Sécurité routière au Maroc : entre responsabilité collective et exigence d’autorité
Chaque année, les routes marocaines enregistrent des bilans tragiques. Malgré des campagnes de sensibilisation et la présence constante des forces de l’ordre, le nombre d’accidents, de morts et de blessés continue d’augmenter, au point de devenir une urgence nationale.
Par Yassine Andaloussi
Les données récentes confirment l’ampleur du phénomène. En 2025, près de 160 347 accidents corporels ont été recensés à l’échelle nationale. À fin novembre, 4 577 personnes ont perdu la vie sur les routes du Royaume. Le nombre de blessés graves dépasse 9 500 cas. Déjà en 2024, plus de 143 000 accidents corporels avaient été enregistrés, causant 4 024 décès et plus de 14 700 blessés graves. La tendance est donc clairement préoccupante, avec une hausse sensible des accidents et surtout des décès.
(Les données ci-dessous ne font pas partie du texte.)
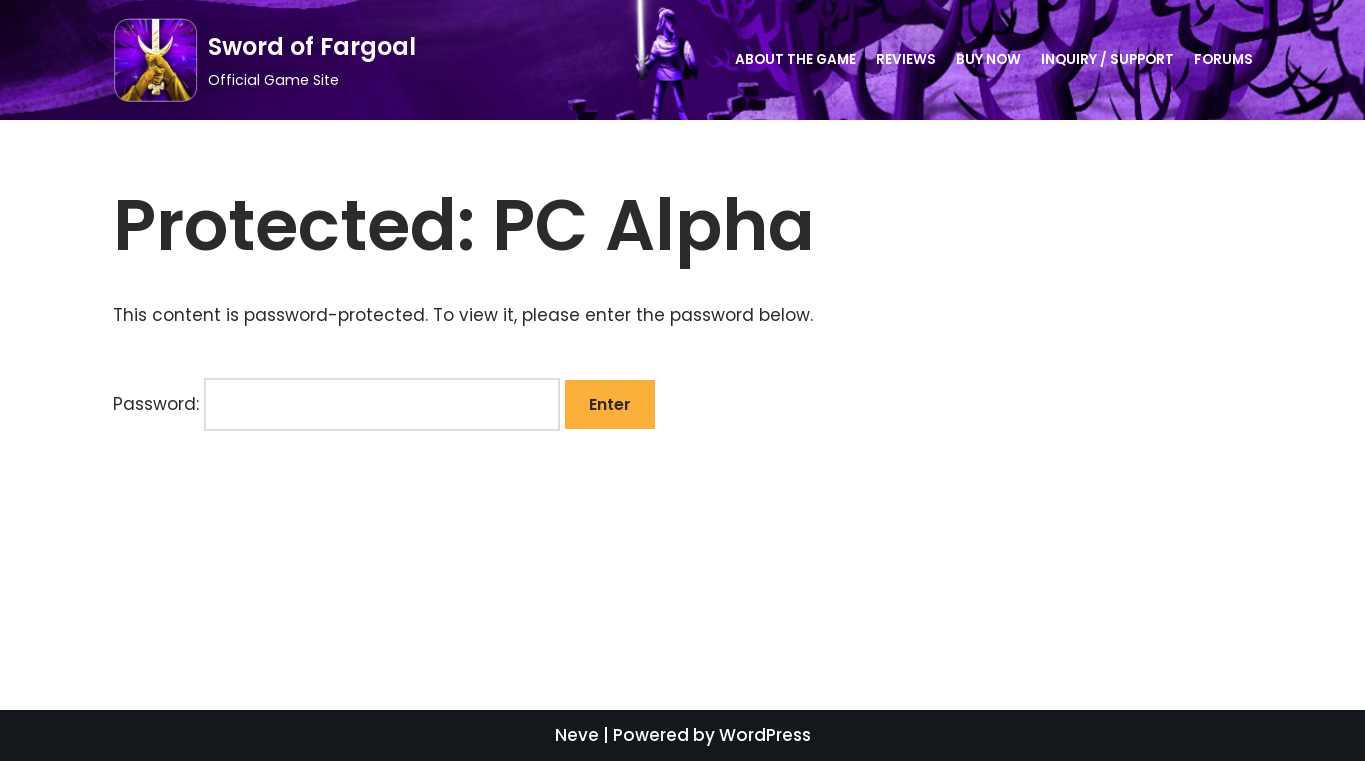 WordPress (765, 735)
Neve (577, 735)
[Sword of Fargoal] (264, 60)
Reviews (906, 59)
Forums (1223, 59)
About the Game (795, 59)
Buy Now (988, 59)
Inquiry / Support (1107, 59)
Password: (336, 404)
Les causes sont connues et largement documentées. Excès de vitesse, inattention au volant, usage du téléphone portable, non respect des priorités, conduite sous l’emprise de l’alcool ou de stupéfiants, fatigue et défaut d’entretien des autocars et des poids lourds figurent parmi les principaux facteurs. À ces éléments s’ajoutent des comportements de défi particulièrement visibles en milieu urbain, notamment chez certains conducteurs de deux roues.
Le cadre légal marocain en matière de sécurité routière est cohérent et relativement complet. Les institutions compétentes, à l’image de la NARSA, mènent des campagnes de sensibilisation régulières. Les corps de police et la gendarmerie assurent des contrôles quotidiens, verbalisent et tentent de réguler la circulation. Le Ministère de l’Intérieur a également pris des mesures pour encadrer certaines pratiques dangereuses afin d’éviter des drames supplémentaires.
Pourtant, ces efforts restent insuffisants face à l’ampleur du phénomène. Il faut avoir le courage de reconnaître qu’un segment de la population ne rentre dans l’ordre que par la dissuasion réelle. La pédagogie et la prévention sont indispensables, mais elles ne produisent leurs effets que lorsque la sanction est crédible, immédiate et réellement dissuasive.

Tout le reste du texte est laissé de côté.